Nei primi anni ’50 la Dinky Toys iniziò a commercializzare tutta la gamma in scatole singole, ma quelle dei modellini più piccoli erano in cartoncino leggero con aperture ai lati, piuttosto semplici e dapprima senza illustrazioni, mentre quelle dei modelli più grandi rimanevano in cartone spesso con l’illustrazione del contenuto. La grafica diventava più ricercata con le note righe blu. Di seguito qualche esempio, la Land Rover del Mersey Tunnel del 1955 con la scatola bicolore giallo-rossa, il furgone Maudsley trasporto cavalli del 1953 nella tarda versione Supertoys n. 981, nella cui scatola si vede uno dei cartoncini di ritenuta opportunamente sagomato (l’altro manca) e l’articolato elettrico Hindle Smart sempre del 1953 in una scatola gialla con l’illustrazione.





Nel 1956 inizia una nuova era nel piccolo mondo dell’automodello pressofuso. Fino ad allora la Dinky Toys l’aveva fatta da padrona. La concorrenza non era in grado di impensierirla, né come ricchezza e varietà di gamma, né come caratteristiche del prodotto. Per questo probabilmente a Liverpool e a Bobigny si rilassarono rallentando l’evoluzione tecnica. Non era necessario investire troppo in innovazioni, bastava quello che si era sempre fatto, con modellini che rendevano perfettamente l’idea del reale grazie a linee e livree fedeli e realistiche, ma dai dettagli essenziali. Ai nostri occhi ciò dona un fascino enorme a quei modellini, quasi “artistici”, ad essi non servono troppi particolari, hanno tutto e solo quello che serve, ma allora erano solo giocattoli e un maggior dettaglio avrebbe potuto catturare l’interesse dei bambini. Questo aspetto fu ben chiaro alla Mettoy, che appunto nel 1956 lancia una gamma di modellini con i “vetri” in plastica trasparenti. Fu una rivoluzione che ben presto costrinse tutti ad inseguire, anche la Meccano. Questa innovazione fu poi seguita da molte altre che riguardarono anche le scatole e che portarono la Hornby al passaggio di proprietà nel 1964. All’inizio però le scatole dei nuovi Corgi Toys non erano particolarmente originali. Erano anzi piuttosto seriose, blu con l’illustrazione del modello, ma contenevano un pieghevole illustrato con la gamma dei modellini, che veniva via via aggiornato con le novità.

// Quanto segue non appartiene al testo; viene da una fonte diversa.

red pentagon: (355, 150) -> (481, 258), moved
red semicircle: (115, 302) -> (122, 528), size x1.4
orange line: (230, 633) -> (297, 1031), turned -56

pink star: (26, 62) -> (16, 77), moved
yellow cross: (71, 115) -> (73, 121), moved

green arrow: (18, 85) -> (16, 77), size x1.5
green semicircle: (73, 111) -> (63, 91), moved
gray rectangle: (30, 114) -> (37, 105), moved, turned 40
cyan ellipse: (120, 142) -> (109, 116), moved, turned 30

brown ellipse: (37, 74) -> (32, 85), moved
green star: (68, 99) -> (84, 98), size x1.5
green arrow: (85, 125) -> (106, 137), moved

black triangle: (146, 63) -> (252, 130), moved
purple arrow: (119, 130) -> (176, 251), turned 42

Eccone uno della prima ora, il furgone Bedford “Daily Express” n. 403.

In realtà anche qualcun altro cercava di fare qualcosa di diverso. Mi riferisco in particolare alla Crescent Toys, che nel 1956-57 lancia una serie di dieci auto da corsa rifiniti con colori fedeli e venduti in attraenti scatole illustrate, ma uguali per tutta la serie. Ecco la Jaguar D type uscita nel 1957.

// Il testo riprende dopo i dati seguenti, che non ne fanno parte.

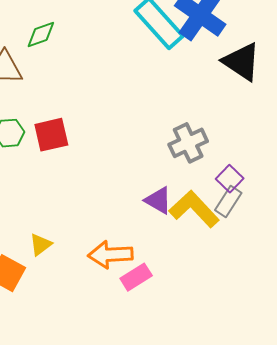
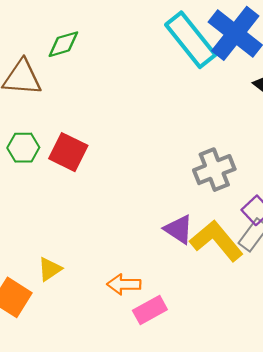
red square: (51, 135) -> (68, 152), turned 36
orange arrow: (110, 255) -> (124, 284), size x0.7

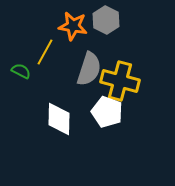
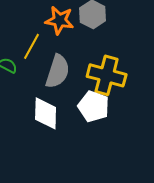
gray semicircle: (89, 69) -> (58, 71), moved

Comunque in Mettoy si accorsero che le scatole dei loro Corgi Toys non erano abbastanza “eye catching” e già nel 1957 la loro livrea divenne la notissima giallo-blu con due illustrazioni del modello. Le scatole della francese CIJ invece erano di un delicato giallino con quattro bei disegni d’ambiente diversi sui quattro lati poco adatti, a mio parere, ad attirare l’attenzione dei bambini. Ecco la Standard Vanguard III n. 207 della Corgi Toys e la Renault Dauphinoise Gendarmerie CIJ n. 3/69, entrambe del 1967.

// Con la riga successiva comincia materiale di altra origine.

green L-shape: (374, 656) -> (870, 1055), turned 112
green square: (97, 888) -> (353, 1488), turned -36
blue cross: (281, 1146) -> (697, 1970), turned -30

Alla fine degli anni cinquanta nascono in Francia le prime iniziative dedicate ai collezionisti adulti che riguardavano modelli di auto antiche, ritenute probabilmente più adatte. Nel 1958 debutta la Desormeaux, che si ferma a due modelli, e soprattutto la R.A.M.I., che continuerà per tutti gli anni ’60 con modelli anteguerra. Le scatole sono piuttosto anonime, tutte uguali graficamente, ma di dimensioni diverse adattate a quelle del modello. Questa è la Sizaire & Naudin corsa del 1906, modello n. 8 del 1959.


Chiudo questa prima parte con un modellino esotico, la Toyota Corona PT20 della giapponese Asahi ATC del 1960, il n. 7S. Il modellino ha caratteristiche simili ai migliori europei coevi, ma con qualche finitura in più. La scatola è di un brillante rosso ed è caratterizzata dalle scritte in giapponese.